Algoritmos evolucionários na predição de estoque de carbono acima do solo em florestas de Mopane - Moçambique

Abstract

Tropical forests play an important role in the global climate regulation and the carbon cycle. Mopane is a tropical dry forest, occurring in southern Africa, with socioeconomic importance at the local level. Mopane harvesting for charcoal production in Mozambique is a main driver for forest degradation and carbon stocks reduction. Estimating carbon stocks in this forests can help monitoring carbon emissions, in this type of forest can help to assess and monitoring CO2 emissions, in the context of climate change, including Reduction of Emissions from Deforestation and Forest Degradation (REDD+).

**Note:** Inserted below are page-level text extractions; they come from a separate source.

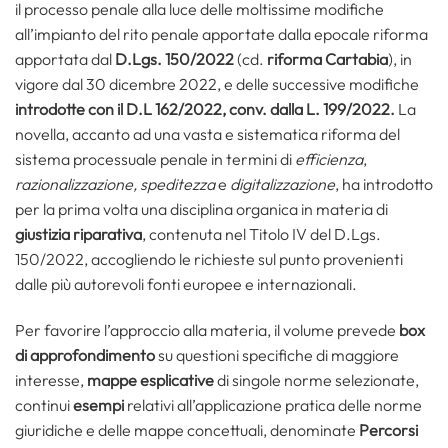
il processo penale alla luce delle moltissime modifiche
all’impianto del rito penale apportate dalla epocale riforma
apportata dal
D.Lgs. 150/2022
(cd.
riforma Cartabia
), in
vigore dal 30 dicembre 2022, e delle successive modifiche
introdotte con il D.L 162/2022, conv. dalla L. 199/2022.
La
novella, accanto ad una vasta e sistematica riforma del
sistema processuale penale in termini di
efficienza
,
razionalizzazione, speditezza
e
digitalizzazione
, ha introdotto
per la prima volta una disciplina organica in materia di
giustizia riparativa
, contenuta nel Titolo IV del D.Lgs.
150/2022, accogliendo le richieste sul punto provenienti
dalle più autorevoli fonti europee e internazionali.
Per favorire l’approccio alla materia, il volume prevede
box
di approfondimento
su questioni specifiche di maggiore
interesse,
mappe esplicative
di singole norme selezionate,
continui
esempi
relativi all’applicazione pratica delle norme
giuridiche e delle mappe concettuali, denominate
Percorsi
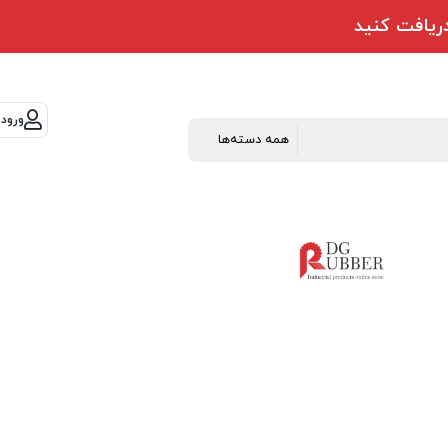
ورود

In this study, we tested Machine Learning methods by applying evolutionary algorithms and remote sensing, forest cover data, biophysical and bioclimatic data to predtic Aboveground Carbon (AGC) in the Mopane forest, in the districts of Mabalane and Chicualacuala, Gaza province, Mozambique. The sample was composed of 114 clusters and we used satellites images from Sentinel-2, Sentinel-1, MODIS and World.Clim dataset to extract the predictor variables. A set of 139 variables of different nature has been tested to predict the AGC, using (i) the hybrid method between Genetic Algorithm-AG for variable selection and Random Forest - RF for prediction (GARF) and (ii) Genetic Programming (PG) via symbolic regression. Both methods were able to reduce the database size by 95.6%. The GARF adhered more to bioclimatic variables and optical sensors, while the PG combined variables regardless of their nature and can generate mixed and segmented models. The AGC values (in MgC.ha-1) from field survey ranged from 1.313 to 28.476, mean = 10.988. The AGC estimated by GARF ranged from 2.910 to 19.459, mean = 10.235, normalized root mean square error – nRMSE = 0.427 and mean bias error - BEM = 0.08. For PG it ranged from 1.721 to 23.503, nRMSE = 0.428 and BEM = 2.731×10-17. Both methods showed efficiency for variables selection and potential for predicting AGC in tropical dry forests. The PG algorithm is more practical than GARF, as it provides a model with a visible and easily replicable structure.